* _Problem details_
Copy out every line in the entries below that includes "starting".
═══ Input records ═══
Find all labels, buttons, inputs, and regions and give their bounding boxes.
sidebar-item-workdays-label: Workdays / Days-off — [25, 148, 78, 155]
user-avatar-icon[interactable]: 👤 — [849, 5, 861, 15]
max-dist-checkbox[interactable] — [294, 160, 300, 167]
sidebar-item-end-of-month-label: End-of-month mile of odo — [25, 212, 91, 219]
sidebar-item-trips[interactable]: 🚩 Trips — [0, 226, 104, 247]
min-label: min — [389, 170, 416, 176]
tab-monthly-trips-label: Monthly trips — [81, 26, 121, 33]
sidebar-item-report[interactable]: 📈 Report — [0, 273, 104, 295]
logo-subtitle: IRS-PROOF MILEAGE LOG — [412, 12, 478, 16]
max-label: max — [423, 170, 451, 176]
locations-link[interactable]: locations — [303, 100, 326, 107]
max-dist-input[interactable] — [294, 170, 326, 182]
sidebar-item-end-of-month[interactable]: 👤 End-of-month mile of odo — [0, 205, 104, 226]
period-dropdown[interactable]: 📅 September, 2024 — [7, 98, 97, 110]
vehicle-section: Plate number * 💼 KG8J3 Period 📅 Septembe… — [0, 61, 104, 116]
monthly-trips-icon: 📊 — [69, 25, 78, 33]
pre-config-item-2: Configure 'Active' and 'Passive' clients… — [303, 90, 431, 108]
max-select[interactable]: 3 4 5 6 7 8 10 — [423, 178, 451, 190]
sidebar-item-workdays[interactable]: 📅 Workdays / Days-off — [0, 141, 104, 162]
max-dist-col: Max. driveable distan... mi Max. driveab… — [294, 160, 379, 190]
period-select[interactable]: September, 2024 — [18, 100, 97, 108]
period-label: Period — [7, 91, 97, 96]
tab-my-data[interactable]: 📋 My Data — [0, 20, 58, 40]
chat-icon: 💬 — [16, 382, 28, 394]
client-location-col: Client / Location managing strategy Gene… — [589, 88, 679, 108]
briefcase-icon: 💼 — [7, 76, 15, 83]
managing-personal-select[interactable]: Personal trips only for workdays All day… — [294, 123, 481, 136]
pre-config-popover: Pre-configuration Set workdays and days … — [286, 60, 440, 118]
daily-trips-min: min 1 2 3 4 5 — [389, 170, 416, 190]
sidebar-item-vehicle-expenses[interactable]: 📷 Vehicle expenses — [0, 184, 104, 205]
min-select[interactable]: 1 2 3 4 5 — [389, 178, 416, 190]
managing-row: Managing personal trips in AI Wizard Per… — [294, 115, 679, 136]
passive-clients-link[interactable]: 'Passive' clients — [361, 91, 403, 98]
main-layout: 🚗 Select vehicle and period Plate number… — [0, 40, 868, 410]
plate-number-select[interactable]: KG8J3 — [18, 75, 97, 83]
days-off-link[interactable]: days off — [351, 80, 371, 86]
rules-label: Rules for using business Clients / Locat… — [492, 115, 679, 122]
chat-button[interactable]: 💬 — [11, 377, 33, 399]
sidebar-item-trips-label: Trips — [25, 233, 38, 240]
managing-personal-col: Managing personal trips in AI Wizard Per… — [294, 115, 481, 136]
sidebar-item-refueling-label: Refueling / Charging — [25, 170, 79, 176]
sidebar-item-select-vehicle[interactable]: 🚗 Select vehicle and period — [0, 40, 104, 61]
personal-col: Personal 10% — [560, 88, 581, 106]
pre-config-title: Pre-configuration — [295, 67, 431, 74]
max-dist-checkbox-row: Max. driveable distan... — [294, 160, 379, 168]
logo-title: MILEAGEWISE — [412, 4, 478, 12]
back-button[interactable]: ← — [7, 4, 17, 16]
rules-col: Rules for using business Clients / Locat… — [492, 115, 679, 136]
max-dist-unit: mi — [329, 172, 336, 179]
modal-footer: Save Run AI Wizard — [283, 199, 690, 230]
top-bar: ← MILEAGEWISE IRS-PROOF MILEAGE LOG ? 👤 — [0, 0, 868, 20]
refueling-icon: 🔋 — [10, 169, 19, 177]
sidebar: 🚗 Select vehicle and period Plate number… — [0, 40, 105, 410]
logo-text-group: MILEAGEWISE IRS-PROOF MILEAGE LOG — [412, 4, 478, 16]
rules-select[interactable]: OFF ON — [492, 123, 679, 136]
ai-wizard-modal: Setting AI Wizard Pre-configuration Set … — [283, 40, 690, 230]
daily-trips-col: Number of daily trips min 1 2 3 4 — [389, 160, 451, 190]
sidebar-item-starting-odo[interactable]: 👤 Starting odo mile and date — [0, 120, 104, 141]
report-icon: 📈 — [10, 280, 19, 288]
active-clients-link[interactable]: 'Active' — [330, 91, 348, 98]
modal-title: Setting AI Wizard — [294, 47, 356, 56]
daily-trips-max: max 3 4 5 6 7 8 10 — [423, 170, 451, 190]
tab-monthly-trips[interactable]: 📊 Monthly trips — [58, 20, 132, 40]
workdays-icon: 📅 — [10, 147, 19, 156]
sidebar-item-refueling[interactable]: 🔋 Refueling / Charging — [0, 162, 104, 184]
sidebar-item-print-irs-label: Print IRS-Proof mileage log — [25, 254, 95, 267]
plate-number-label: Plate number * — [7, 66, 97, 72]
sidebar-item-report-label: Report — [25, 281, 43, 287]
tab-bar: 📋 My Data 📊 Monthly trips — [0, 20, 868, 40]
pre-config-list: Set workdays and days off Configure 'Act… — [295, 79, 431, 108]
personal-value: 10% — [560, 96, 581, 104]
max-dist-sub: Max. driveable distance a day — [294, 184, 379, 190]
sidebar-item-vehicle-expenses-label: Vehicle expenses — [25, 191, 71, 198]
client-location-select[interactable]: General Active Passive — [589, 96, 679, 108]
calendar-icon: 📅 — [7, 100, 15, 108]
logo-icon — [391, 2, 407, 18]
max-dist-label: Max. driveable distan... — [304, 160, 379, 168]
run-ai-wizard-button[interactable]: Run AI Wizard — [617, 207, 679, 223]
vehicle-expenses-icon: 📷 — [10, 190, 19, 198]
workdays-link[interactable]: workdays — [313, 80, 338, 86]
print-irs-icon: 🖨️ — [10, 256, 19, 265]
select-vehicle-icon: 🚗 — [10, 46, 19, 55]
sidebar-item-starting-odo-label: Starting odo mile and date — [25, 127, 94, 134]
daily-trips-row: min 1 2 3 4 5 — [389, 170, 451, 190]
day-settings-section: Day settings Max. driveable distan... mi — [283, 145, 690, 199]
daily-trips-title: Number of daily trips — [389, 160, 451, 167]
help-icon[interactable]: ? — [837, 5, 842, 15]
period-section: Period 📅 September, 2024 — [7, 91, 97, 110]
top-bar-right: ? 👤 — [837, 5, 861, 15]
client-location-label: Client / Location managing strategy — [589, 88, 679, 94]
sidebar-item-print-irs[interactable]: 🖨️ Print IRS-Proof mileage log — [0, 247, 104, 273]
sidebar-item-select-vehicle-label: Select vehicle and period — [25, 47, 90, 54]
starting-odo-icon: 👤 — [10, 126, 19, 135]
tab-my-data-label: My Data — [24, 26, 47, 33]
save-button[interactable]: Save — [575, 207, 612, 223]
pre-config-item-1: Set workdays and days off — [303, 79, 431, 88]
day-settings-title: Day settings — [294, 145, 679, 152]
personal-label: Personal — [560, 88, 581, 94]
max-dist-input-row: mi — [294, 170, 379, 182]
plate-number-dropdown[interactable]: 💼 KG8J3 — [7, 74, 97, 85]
═══
═══ Input records ═══
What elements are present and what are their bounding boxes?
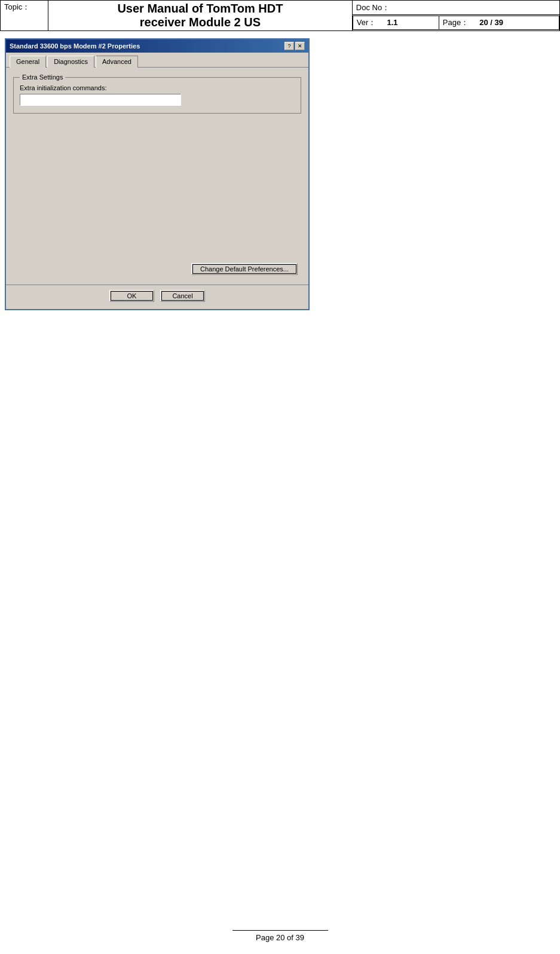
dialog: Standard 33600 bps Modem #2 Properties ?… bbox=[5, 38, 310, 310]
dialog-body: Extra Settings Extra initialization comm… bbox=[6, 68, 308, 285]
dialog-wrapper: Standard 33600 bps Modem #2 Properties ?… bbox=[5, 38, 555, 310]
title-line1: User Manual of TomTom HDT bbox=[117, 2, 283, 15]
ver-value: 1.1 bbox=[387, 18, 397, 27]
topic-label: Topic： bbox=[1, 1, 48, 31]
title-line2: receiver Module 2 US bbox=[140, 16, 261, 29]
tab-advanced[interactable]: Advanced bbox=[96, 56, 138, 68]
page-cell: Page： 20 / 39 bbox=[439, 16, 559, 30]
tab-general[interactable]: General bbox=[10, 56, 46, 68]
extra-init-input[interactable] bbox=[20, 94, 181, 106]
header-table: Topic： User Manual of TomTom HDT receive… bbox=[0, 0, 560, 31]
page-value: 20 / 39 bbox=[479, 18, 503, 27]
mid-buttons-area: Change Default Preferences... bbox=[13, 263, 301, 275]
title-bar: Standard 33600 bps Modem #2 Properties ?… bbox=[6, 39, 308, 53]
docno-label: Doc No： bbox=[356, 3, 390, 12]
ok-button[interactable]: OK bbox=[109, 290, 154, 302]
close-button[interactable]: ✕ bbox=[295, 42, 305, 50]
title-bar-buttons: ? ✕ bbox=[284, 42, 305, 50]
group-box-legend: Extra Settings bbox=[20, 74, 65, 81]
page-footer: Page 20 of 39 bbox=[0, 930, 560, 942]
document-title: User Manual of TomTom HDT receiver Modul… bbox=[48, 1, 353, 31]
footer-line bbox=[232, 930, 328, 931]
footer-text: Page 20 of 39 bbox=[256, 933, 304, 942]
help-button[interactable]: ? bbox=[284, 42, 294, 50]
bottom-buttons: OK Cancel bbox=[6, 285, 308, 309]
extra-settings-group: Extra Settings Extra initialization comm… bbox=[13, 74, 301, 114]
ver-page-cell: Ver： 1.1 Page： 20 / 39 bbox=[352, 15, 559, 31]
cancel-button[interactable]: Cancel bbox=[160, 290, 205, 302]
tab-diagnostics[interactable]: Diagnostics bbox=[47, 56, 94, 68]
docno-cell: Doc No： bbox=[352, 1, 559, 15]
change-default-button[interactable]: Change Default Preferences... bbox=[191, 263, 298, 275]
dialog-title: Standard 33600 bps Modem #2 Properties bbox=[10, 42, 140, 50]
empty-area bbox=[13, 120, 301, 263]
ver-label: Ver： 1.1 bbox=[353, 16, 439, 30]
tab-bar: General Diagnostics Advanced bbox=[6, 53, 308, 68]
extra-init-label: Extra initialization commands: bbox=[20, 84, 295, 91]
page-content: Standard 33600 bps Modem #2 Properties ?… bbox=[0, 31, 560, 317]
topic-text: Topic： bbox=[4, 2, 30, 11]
═══
* _Solution_
sidebar-item-starting-odo[interactable]: 👤 Starting odo mile and date — [0, 120, 104, 141]
sidebar-item-starting-odo-label: Starting odo mile and date — [25, 127, 94, 134]
starting-odo-icon: 👤 — [10, 126, 19, 135]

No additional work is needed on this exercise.